Give the line with "ontdooien vaak iets sneller, meestal" again, along with every line below it to the end of the records, word for word.

__Extracted page text data__:
======

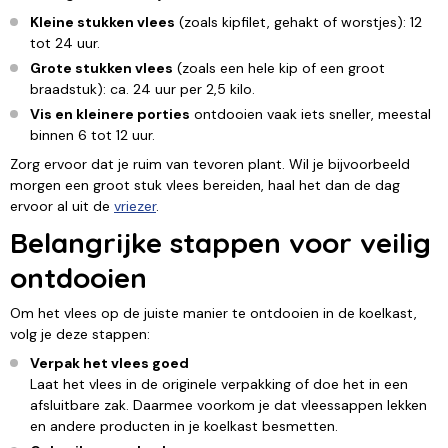
Kleine stukken vlees
(zoals kipfilet, gehakt of worstjes): 12
tot 24 uur.
Grote stukken vlees
(zoals een hele kip of een groot
braadstuk): ca. 24 uur per 2,5 kilo.
Vis en kleinere porties
ontdooien vaak iets sneller, meestal
binnen 6 tot 12 uur.
Zorg ervoor dat je ruim van tevoren plant. Wil je bijvoorbeeld
morgen een groot stuk vlees bereiden, haal het dan de dag
ervoor al uit de
vriezer
.
Belangrijke stappen voor veilig
ontdooien
Om het vlees op de juiste manier te ontdooien in de koelkast,
volg je deze stappen:
Verpak het vlees goed
Laat het vlees in de originele verpakking of doe het in een
afsluitbare zak. Daarmee voorkom je dat vleessappen lekken
en andere producten in je koelkast besmetten.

======

__Task answer__:
ontdooien vaak iets sneller, meestal
binnen 6 tot 12 uur.
Zorg ervoor dat je ruim van tevoren plant. Wil je bijvoorbeeld
morgen een groot stuk vlees bereiden, haal het dan de dag
ervoor al uit de
vriezer
.
Belangrijke stappen voor veilig
ontdooien
Om het vlees op de juiste manier te ontdooien in de koelkast,
volg je deze stappen:
Verpak het vlees goed
Laat het vlees in de originele verpakking of doe het in een
afsluitbare zak. Daarmee voorkom je dat vleessappen lekken
en andere producten in je koelkast besmetten.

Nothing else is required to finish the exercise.